What this task involves: Reproduce the listing below word for word.
**** Data for analysis
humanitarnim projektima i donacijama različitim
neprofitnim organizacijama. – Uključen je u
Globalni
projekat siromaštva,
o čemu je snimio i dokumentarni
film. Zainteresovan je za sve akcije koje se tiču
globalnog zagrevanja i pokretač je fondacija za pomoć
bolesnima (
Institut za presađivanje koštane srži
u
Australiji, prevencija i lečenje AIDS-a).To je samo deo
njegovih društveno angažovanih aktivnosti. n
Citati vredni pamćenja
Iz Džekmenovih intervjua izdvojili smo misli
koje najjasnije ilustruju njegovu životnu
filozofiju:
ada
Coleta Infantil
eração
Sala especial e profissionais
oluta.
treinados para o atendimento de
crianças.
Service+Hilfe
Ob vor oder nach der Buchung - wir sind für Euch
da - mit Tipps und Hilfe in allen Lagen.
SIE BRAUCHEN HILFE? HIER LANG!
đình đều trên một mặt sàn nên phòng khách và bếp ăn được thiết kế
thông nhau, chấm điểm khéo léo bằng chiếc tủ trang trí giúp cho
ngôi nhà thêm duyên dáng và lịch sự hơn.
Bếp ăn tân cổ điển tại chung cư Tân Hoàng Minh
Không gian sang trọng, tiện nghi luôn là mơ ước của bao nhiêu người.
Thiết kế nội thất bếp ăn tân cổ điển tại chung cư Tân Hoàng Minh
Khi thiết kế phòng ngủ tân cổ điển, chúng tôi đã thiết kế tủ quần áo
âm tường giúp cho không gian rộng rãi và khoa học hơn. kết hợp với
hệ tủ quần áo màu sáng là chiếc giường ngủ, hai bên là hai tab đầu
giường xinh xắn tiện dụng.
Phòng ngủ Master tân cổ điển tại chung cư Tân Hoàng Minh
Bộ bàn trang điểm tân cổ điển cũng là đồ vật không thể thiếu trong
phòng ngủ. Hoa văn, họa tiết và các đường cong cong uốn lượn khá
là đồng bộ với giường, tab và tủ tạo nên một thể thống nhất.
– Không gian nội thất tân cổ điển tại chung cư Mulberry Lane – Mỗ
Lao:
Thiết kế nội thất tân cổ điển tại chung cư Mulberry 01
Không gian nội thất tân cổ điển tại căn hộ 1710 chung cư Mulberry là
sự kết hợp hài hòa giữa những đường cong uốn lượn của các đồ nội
********
Answer for the task:
humanitarnim projektima i donacijama različitim
neprofitnim organizacijama. – Uključen je u
Globalni
projekat siromaštva,
o čemu je snimio i dokumentarni
film. Zainteresovan je za sve akcije koje se tiču
globalnog zagrevanja i pokretač je fondacija za pomoć
bolesnima (
Institut za presađivanje koštane srži
u
Australiji, prevencija i lečenje AIDS-a).To je samo deo
njegovih društveno angažovanih aktivnosti. n
Citati vredni pamćenja
Iz Džekmenovih intervjua izdvojili smo misli
koje najjasnije ilustruju njegovu životnu
filozofiju:
ada
Coleta Infantil
eração
Sala especial e profissionais
oluta.
treinados para o atendimento de
crianças.
Service+Hilfe
Ob vor oder nach der Buchung - wir sind für Euch
da - mit Tipps und Hilfe in allen Lagen.
SIE BRAUCHEN HILFE? HIER LANG!
đình đều trên một mặt sàn nên phòng khách và bếp ăn được thiết kế
thông nhau, chấm điểm khéo léo bằng chiếc tủ trang trí giúp cho
ngôi nhà thêm duyên dáng và lịch sự hơn.
Bếp ăn tân cổ điển tại chung cư Tân Hoàng Minh
Không gian sang trọng, tiện nghi luôn là mơ ước của bao nhiêu người.
Thiết kế nội thất bếp ăn tân cổ điển tại chung cư Tân Hoàng Minh
Khi thiết kế phòng ngủ tân cổ điển, chúng tôi đã thiết kế tủ quần áo
âm tường giúp cho không gian rộng rãi và khoa học hơn. kết hợp với
hệ tủ quần áo màu sáng là chiếc giường ngủ, hai bên là hai tab đầu
giường xinh xắn tiện dụng.
Phòng ngủ Master tân cổ điển tại chung cư Tân Hoàng Minh
Bộ bàn trang điểm tân cổ điển cũng là đồ vật không thể thiếu trong
phòng ngủ. Hoa văn, họa tiết và các đường cong cong uốn lượn khá
là đồng bộ với giường, tab và tủ tạo nên một thể thống nhất.
– Không gian nội thất tân cổ điển tại chung cư Mulberry Lane – Mỗ
Lao:
Thiết kế nội thất tân cổ điển tại chung cư Mulberry 01
Không gian nội thất tân cổ điển tại căn hộ 1710 chung cư Mulberry là
sự kết hợp hài hòa giữa những đường cong uốn lượn của các đồ nội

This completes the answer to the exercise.